I was playing with AfterGlow and visualizing netflow data lately. I realized that some of the configurations in AfterGlow are a bit tedious. So I added a new property to address coloring independent of the node: color=”blue” for example. I also added a feature to turn off labels on a per-node type. For example label.source=0 turns off source node labels. And finally I started playing with clustering of nodes. A lot of times you end up with a huge amount of nodes and you don’t really need to know all the details of that cluster, you just want to know that there is something going on around there.
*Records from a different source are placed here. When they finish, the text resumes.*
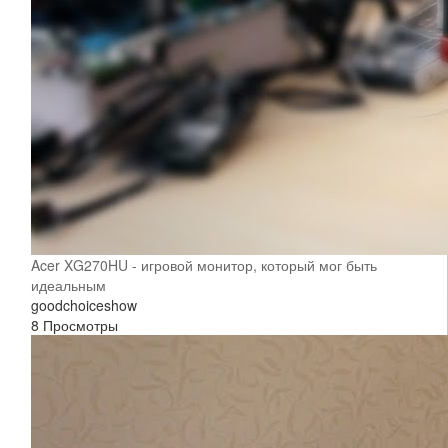
Acer XG270HU - игровой монитор, который мог быть
идеальным
goodchoiceshow
8 Просмотры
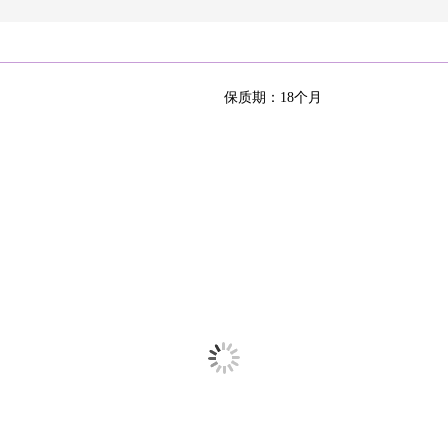
区
尔自治区
重庆
保质期：18个月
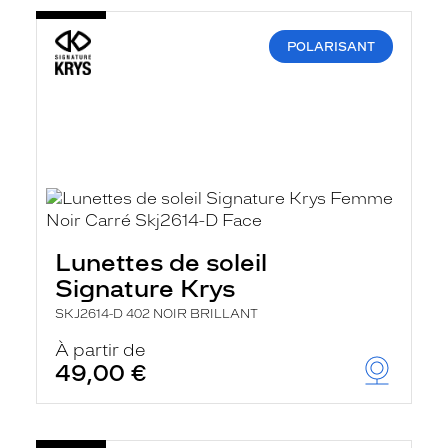
POLARISANT
Lunettes de soleil
Signature Krys
SKJ2614-D 402 NOIR BRILLANT
À partir de
49,00 €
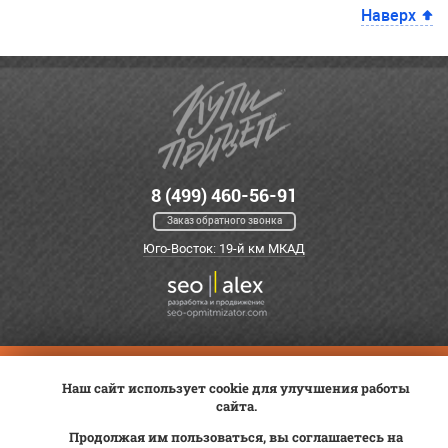
Наверх
8 (499) 460-56-91
Заказ обратного звонка
Юго-Восток: 19-й км МКАД
Оплата
Трейд-ин
ВК Видео
Наш сайт использует cookie для улучшения работы
Доставка
Сервис
Контакты
сайта.
Постановка на учет
Статьи
Продолжая им пользоваться, вы соглашаетесь на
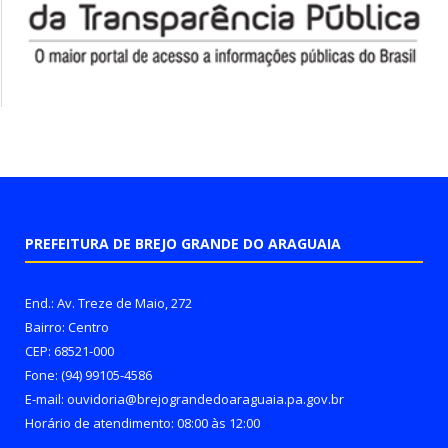
PREFEITURA DE BREJO GRANDE DO ARAGUAIA
End.: Av. Treze de Maio, 272
Bairro: Centro
CEP: 68521-000
Fone: (94) 99105-4586
E-mail: ouvidoria@brejograndedoaraguaia.pa.gov.br
Horário de atendimento: 08:00 às 12:00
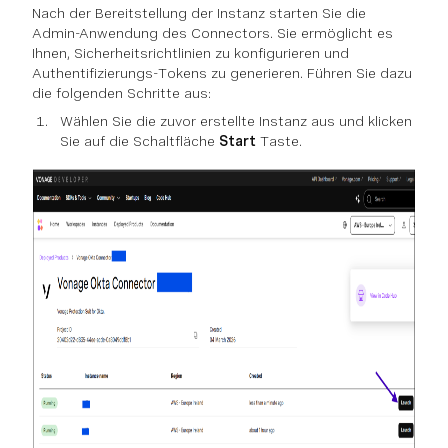
Nach der Bereitstellung der Instanz starten Sie die
Admin-Anwendung des Connectors. Sie ermöglicht es
Ihnen, Sicherheitsrichtlinien zu konfigurieren und
Authentifizierungs-Tokens zu generieren. Führen Sie dazu
die folgenden Schritte aus:
Wählen Sie die zuvor erstellte Instanz aus und klicken
Sie auf die Schaltfläche
Start
Taste.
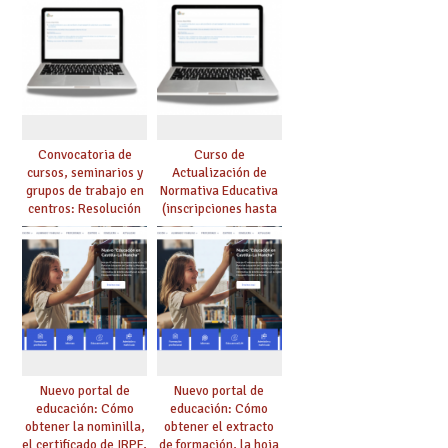
instante
obtener plaza en el
exterior’
Convocatoria de
Curso de
cursos, seminarios y
Actualización de
grupos de trabajo en
Normativa Educativa
centros: Resolución
(inscripciones hasta
definitiva de acciones
el 15 de enero)
formativas
gratuito para
autorizadas
afiliados/as
Nuevo portal de
Nuevo portal de
educación: Cómo
educación: Cómo
obtener la nominilla,
obtener el extracto
el certificado de IRPF,
de formación, la hoja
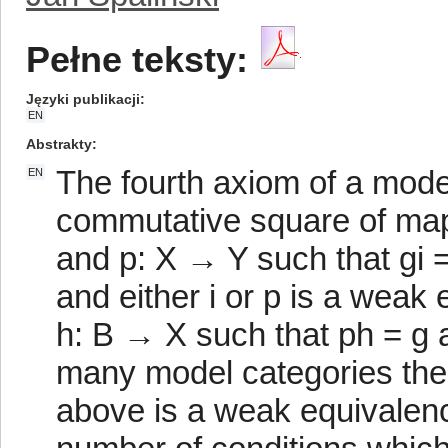
Pełne teksty:
Języki publikacji
EN
Abstrakty
The fourth axiom of a model
EN
commutative square of maps
and p: X → Y such that gi = pf
and either i or p is a weak 
h: B → X such that ph = g a
many model categories the t
above is a weak equivalenc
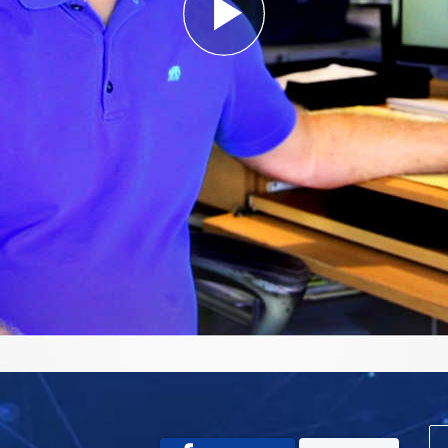
Play
Video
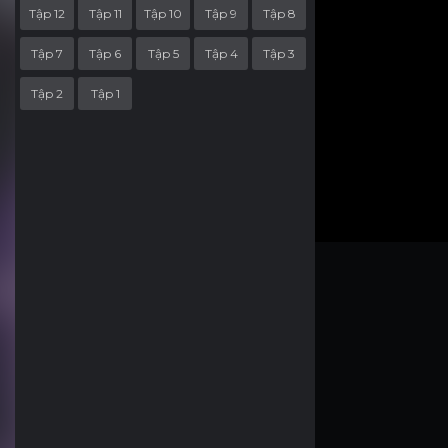
Tập 12
Tập 11
Tập 10
Tập 9
Tập 8
Tập 7
Tập 6
Tập 5
Tập 4
Tập 3
Tập 2
Tập 1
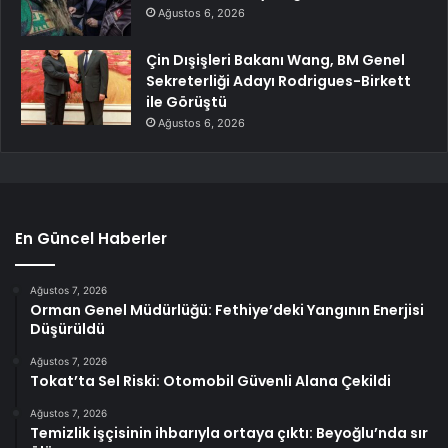
Ağustos 6, 2026
Çin Dışişleri Bakanı Wang, BM Genel
Sekreterliği Adayı Rodrigues-Birkett
ile Görüştü
Ağustos 6, 2026
En Güncel Haberler
Ağustos 7, 2026
Orman Genel Müdürlüğü: Fethiye’deki Yangının Enerjisi
Düşürüldü
Ağustos 7, 2026
Tokat’ta Sel Riski: Otomobil Güvenli Alana Çekildi
Ağustos 7, 2026
Temizlik işçisinin ihbarıyla ortaya çıktı: Beyoğlu’nda sır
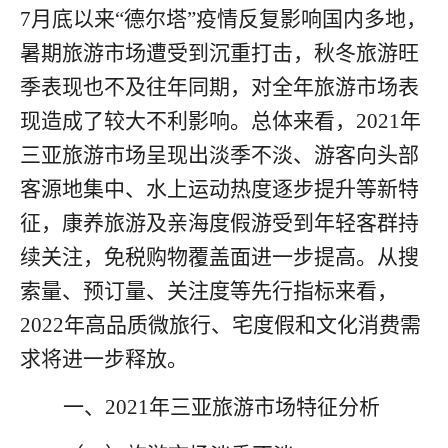
7
月底以来
“
德尔塔
”
疫情反复影响国内多地，
暑期旅游市场遭受到沉重打击，秋冬旅游旺
季表现也不及往年同期，对全年旅游市场表
现造成了较大不利影响。总体来看，
2021
年
三亚旅游市场呈现出淡季不淡、游客向头部
客源地集中、水上运动热度逐步提升等新特
征，康养旅游及亲海度假游受到年轻客群持
续关注，免税购物覆盖面进一步提高。从搜
索量、预订量、关注度等先行指标来看，
2022
年高品质微旅行、宅度假和文化消费需
求将进一步释放。
一
、
2021
年三亚旅游市场特征分析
So for example for IP addresses, oftentimes you want to cluster by subnets (e.g., A, B, C classes):

cluster.source=regex_replace(“(\\d\+\\.\\d+)”).”/16″ if (!match(“^(212\.254\.110|195\.141\.69)”))

This looks complicated, but it’s not that bad. Basically there are a few functions I introduced. Read it from right to left. First you check whether there is a match on the source field (we are doing cluster.source) for either of these two IP ranges. If so, you take that value and you do a regex_replace on it. Basically getting the two first octets and adding “/16″ to it. An easier example would be:

cluster.target=”bigger than 1024” if ($fields[1]>1024)

AfterGlow 1.4, which supports clusters and all the other things is now available via sourceforge.